Unfortunately, the package does not include the concept of a directory. As such, when listing the contents given a path, it is impossible to differentiate between an empty directory or an empty file.

It is important to note that even if the S3 provider doesn't have a typical directory, they create a zero-length object with a key ending in / to mimic one (see red box marked important here).

The obstore package removes these trailing slashes when dealing with the key to an object, so it is impossible to properly interact with a directory. For example, when creating a directory, it actually creates a broken file, and only once you put other objects into that supposed directory, it creates it, but you are still left with the initial broken file.

image

As such, it becomes problematic to:

  • identify empty folders (compared to empty files)
  • rename, delete or copy the directories created outside of the DriveBrowser (the zero-length object itself, not the objects inside of it)

Current state of extension v0.0.1

The current logic to identify directories is based on the name not including ., as files which have extensions do (.txt, .ipynb, etc).
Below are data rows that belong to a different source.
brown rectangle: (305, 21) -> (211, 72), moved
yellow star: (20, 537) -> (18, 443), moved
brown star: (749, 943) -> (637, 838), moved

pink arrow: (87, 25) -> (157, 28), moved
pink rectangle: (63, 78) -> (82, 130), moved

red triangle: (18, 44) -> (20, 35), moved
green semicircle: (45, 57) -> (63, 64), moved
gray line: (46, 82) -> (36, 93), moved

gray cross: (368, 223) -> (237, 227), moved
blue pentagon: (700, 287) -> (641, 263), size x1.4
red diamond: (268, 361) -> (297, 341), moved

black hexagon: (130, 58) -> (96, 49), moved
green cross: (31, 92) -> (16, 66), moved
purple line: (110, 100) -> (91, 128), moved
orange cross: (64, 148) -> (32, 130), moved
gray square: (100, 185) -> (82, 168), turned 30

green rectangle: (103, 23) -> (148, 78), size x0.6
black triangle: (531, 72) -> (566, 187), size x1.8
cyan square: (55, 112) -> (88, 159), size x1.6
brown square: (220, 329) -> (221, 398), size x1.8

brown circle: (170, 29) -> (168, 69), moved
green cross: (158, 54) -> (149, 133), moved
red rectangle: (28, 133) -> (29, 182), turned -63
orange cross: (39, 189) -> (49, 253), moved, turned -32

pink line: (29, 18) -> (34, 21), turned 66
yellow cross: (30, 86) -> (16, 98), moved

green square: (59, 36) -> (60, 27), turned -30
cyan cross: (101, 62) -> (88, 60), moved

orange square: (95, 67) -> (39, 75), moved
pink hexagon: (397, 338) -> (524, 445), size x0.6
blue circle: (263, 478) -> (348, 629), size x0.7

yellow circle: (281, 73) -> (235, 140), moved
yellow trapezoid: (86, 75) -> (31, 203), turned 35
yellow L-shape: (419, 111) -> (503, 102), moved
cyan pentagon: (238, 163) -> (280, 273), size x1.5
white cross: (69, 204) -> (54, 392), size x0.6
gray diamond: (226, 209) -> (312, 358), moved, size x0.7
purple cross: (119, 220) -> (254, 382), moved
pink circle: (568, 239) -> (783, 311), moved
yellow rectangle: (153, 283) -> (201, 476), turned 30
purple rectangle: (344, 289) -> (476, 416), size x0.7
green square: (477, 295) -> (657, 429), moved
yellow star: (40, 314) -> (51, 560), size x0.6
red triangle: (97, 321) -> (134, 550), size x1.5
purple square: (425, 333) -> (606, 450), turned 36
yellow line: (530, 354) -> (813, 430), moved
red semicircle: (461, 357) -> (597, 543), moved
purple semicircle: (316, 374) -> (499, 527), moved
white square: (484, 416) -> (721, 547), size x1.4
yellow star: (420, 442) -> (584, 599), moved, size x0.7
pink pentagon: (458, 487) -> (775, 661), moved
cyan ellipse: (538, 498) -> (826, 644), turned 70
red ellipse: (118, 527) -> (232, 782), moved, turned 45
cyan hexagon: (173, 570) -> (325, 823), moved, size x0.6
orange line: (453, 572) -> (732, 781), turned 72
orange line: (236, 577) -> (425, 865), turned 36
If they do include a ., we check if the string after the character is not one of the registered file extensions in JupyterLab, and then consider it a directory.

The logic is faulty as directories can include the . character in whatever format. It also does not solve the issue of interacting with already created directories, which contain the trailing slash.

Possible solution

Use another package for the backend content manager to perform content manipulation operations, but keep the obstore package for its paginated listing abilities.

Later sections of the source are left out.